- Nationality: British
- Area: Artist

= Colin Wyatt (illustrator) =

Colin Wyatt (born 1939) worked from 1957 to 1980 for IPC Magazines as an illustrator of children's comics.

==Biography==
Concentrating mostly on the very young children's stories, he contributed to such well-known titles and Tiny Tots and Jack and Jill, as well as illustrating many Disney tie-in comics and inserts.

In 1975, Wyatt began work on the controversial boy's comic Action! as Assistant Art Editor. When that title was withdrawn following the infamous "banned" issue, he became the Art Editor on IPC's new launch, science fiction comic 2000AD. Overseeing the comic's second and third years in print, he played a large role in nurturing the developing talents of Brian Bolland and Mike McMahon, among others.

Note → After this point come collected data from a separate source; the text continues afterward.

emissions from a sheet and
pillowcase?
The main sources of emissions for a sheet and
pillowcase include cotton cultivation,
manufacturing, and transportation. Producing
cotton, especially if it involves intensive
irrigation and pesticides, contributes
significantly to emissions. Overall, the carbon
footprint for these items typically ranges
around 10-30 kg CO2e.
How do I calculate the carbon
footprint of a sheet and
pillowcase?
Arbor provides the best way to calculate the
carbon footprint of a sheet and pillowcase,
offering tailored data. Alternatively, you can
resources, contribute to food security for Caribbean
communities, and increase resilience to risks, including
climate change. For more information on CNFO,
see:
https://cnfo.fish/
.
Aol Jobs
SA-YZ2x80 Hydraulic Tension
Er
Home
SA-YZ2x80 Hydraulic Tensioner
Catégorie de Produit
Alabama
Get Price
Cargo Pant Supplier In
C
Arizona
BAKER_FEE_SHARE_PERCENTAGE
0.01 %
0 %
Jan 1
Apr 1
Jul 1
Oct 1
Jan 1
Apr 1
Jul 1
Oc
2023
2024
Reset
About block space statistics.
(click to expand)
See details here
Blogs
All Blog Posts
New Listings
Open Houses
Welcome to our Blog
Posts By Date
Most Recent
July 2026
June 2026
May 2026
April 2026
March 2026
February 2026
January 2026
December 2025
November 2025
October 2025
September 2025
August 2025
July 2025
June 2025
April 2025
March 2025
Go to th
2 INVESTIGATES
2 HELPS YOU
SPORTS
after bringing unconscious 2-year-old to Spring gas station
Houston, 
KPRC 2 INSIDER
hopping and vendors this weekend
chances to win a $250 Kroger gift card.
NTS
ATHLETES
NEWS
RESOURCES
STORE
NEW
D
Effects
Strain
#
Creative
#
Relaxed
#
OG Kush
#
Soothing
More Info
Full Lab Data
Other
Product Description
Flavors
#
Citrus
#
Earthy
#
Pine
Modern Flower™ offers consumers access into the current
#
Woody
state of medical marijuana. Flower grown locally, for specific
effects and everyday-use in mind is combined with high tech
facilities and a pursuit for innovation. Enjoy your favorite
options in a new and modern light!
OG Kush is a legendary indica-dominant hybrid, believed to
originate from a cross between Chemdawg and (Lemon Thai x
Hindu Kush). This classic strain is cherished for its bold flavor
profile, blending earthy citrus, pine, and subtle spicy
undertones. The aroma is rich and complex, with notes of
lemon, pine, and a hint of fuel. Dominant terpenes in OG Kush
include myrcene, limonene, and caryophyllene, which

After leaving IPC, Wyatt became a freelance artist, creating such children's series as the Poddington Peas.

==Personal life==

Colin was fond of the Performing Arts and was a member of an Amateur Dramatics group in Thundersley, Essex. He performed in such shows as The Mikado, Pirates of Penzance and Fiddler on the Roof.

Colin has been married to Jan since 1965 and has two children: illustrator, Justin Wyatt and Debz Hobbs-Wyatt novelist and award-winning short story writer.